De onde estava, Martha observou com interesse o filho jogar-se na cadeira cantarolando o tema de Firefly. Ele colocou os pés sobre a mesa e posicionou o laptop cuidadosamente sobre seu colo. Ela o viu correr os dedos sobre o teclado, acariciando as teclas como um pianista acaricia as teclas do instrumento antes de tocar. Lembrou-se de como ele ficara perturbado ao, da noite para o dia, perder completamente a criatividade. Como, a cada dia que se passava, ele ficasse mais e mais triste. A paixão do filho pelas palavras, pelo texto que ele próprio ficava tão orgulhoso de produzir se equiparava a sua própria paixão pelos palcos. Ela sabia como era ficar tão longe daquele tipo de paixão. Sabia que ele sentia saudades de suas palavras, de suas teclas, do editor de texto que sempre arruinava a formatação da história.

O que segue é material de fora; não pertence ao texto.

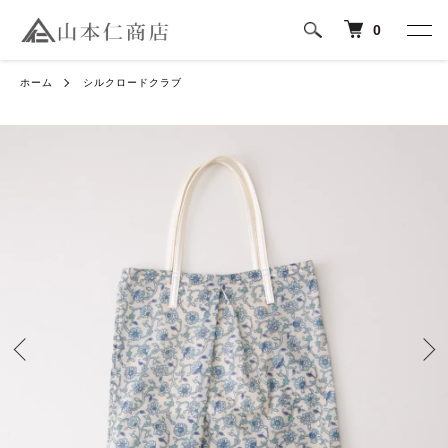
0
ホーム
シルクロードクラブ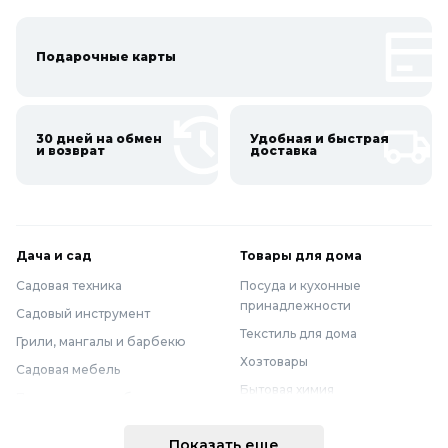
Подарочные карты
30 дней на обмен
Удобная и быстрая
и возврат
доставка
Дача и сад
Товары для дома
Садовая техника
Посуда и кухонные
принадлежности
Садовый инструмент
Текстиль для дома
Грили, мангалы и барбекю
Хозтовары
Садовая мебель
Бытовая химия
Полив и водоснабжение
Хранение вещей
Горшки, опоры и все для рассады
Показать еще
Мебель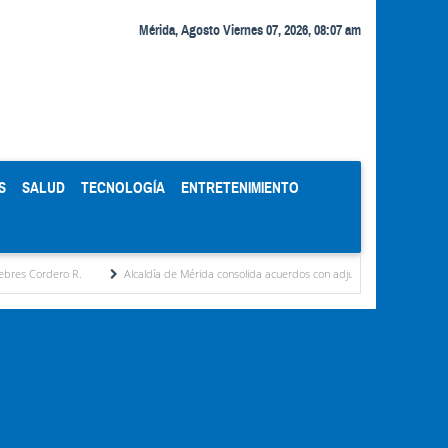
Mérida, Agosto Viernes 07, 2026, 08:07 am
S
SALUD
TECNOLOGÍA
ENTRETENIMIENTO
o R.
Alcaldía de Mérida consolida acuerdos con adjudicatarios del Mercado Periférico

Ela o vira tão feliz poucas vezes. O vira sentir tanta falta de algo menos ainda.
Alexis tinha estado em seu quarto, estudando para a prova de matemática do dia seguinte, mas surgiu nas escadas se apoiando no corrimão, curiosa, ao ouvir seu recém-chegado pai teclar furiosamente no computador, completamente imerso no que começara.
– O que aconteceu com ele?
Martha sorriu, sem desviar o olhar do rosto de Castle, iluminado pela tela do computador e pelo próprio sorriso.